Nicht erst seit der Schließung des Fernsehturms: je früher Architekten lernen, an Sicherheitsvorschriften zu denken, desto leichter können sie entsprechend planen: So argumentieren Verantwortliche an den Stuttgarter Hochschulen.

Lokales: Christine Bilger (ceb)

Stuttgart - Nicht nur wegen der Schließung des Fernsehturms kurz vor Ostern ist der Brandschutz ein wichtiges Thema in der Stadt. Eine Disco in der Hauptstätter Straße wurde dichtgemacht, weil keine ausreichenden Fluchtwege vorhanden waren. Am Alten Schloss musste eine Fluchttreppe angebracht werden. Die Vorschriften für den Brandschutz werden immer wieder angepasst – das schlägt sich auch in der Architektenausbildung nieder.

 

Der Landesbranddirektor Hermann Schröder hatte in einem Interview mit der StZ geäußert, die Brandschutzausbildung würde an den Hochschulen zu kurz kommen. Das sei einer der Gründe, warum in fertigen Projekten mitunter nachträglich Änderungen vorgenommen werden müssten, um den Vorschriften Genüge zu tragen.

Gestalterische Merkmale im Einklang mit Vorschriften

Dieser Feststellung treten Verantwortliche an den drei Stuttgarter Hochschulen, an denen Architekten ausgebildet werden, entgegen. Das Fach kann man an der Universität, an der Hochschule für Technik und an der Kunstakademie belegen. „Architektur ist keine Serienfertigung von Autos“, sagt Rainer Franke, der Rektor der Hochschule für Technik (HfT). Jedes Gebäude, jeder Plan, habe seine eigenen gestalterischen Merkmale, die es in der Praxis mit den Vorschriften in Einklang zu bringen gelte.
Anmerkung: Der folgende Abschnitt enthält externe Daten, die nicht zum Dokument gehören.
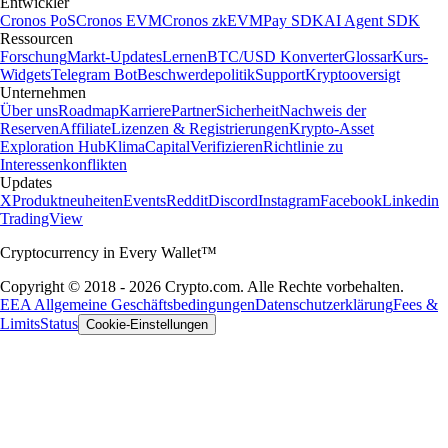
Entwickler
Cronos PoS
Cronos EVM
Cronos zkEVM
Pay SDK
AI Agent SDK
Ressourcen
Forschung
Markt-Updates
Lernen
BTC/USD Konverter
Glossar
Kurs-
Widgets
Telegram Bot
Beschwerdepolitik
Support
Kryptooversigt
Unternehmen
Über uns
Roadmap
Karriere
Partner
Sicherheit
Nachweis der
Reserven
Affiliate
Lizenzen & Registrierungen
Krypto-Asset
Exploration Hub
Klima
Capital
Verifizieren
Richtlinie zu
Interessenkonflikten
Updates
X
Produktneuheiten
Events
Reddit
Discord
Instagram
Facebook
Linkedin
TradingView
Cryptocurrency in Every Wallet™
Copyright © 2018 - 2026 Crypto.com. Alle Rechte vorbehalten.
EEA Allgemeine Geschäftsbedingungen
Datenschutzerklärung
Fees &
Limits
Status
Cookie-Einstellungen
An seiner Hochschule sei der Brandschutz für die angehenden Architekten „seit Jahren ein Pflichtfach“. Bereits im zweiten Semester sei es fester Bestandteil des Lehrplans. Einen Beleg dafür, dass die Ausbildung mit der Feuerwehr abgestimmt sei, finde sich im Verzeichnis der Lehrbeauftragen. Darunter ist Stefan Eppinger, der Chef der Abteilung für vorbeugenden Brandschutz bei der Berufsfeuerwehr.
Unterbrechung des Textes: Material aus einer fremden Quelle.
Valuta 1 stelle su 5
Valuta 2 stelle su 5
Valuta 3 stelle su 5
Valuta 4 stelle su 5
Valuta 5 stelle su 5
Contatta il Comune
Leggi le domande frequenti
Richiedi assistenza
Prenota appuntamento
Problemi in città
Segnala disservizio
Damit die Studierenden frühzeitig lernen, technische Aspekte in die Planung einzubeziehen, arbeiten sie bereits im zweiten Semester an einem integrierten Planungsprojekt. Architekten, Tragwerksplaner und Haustechniker sitzen dann gemeinsam an einem Tisch. „Sie sollen lernen, dass nicht erst der fertige Entwurf stehen soll, und man dann überlegt, wie man Leitungen einzieht“, begründet der Rektor diese Lehrmethode.

Nicht erst in den fertigen Entwurf die Rettungswege einplanen

Ähnlich klingt der Ansatz, den die Kunstakademie für die Klasse Architektur und Gebäudetechnologie wählt. „Wir wollen die Architekten so ausbilden, dass sie die Technik möglichst früh in ihre Planung integrieren“, sagt der Professor Matthias Rudolph. Seine Studenten sollen schon zu einem frühen Zeitpunkt in der Ausbildung „ein intuitives Gefühl“ für Energieversorgung und Brandschutz von Gebäuden entwickeln. Die angehenden Architekten an der Akademie belegen im zweiten Semester das Fach Gebäudetechnik mit acht Semesterwochenstunden, darin werde die ganze Bandbreite technischer und baulicher Grundlagen vermittelt. „Der Architekt muss schließlich nachher auf der Baustelle die gleiche Sprache sprechen wie ein Ingenieur“, sagt Rudolph. Auch er ist kein Freund davon, erst schöne Pläne zu zeichnen, und dann erst Leitungen und Fluchtwege einzubauen.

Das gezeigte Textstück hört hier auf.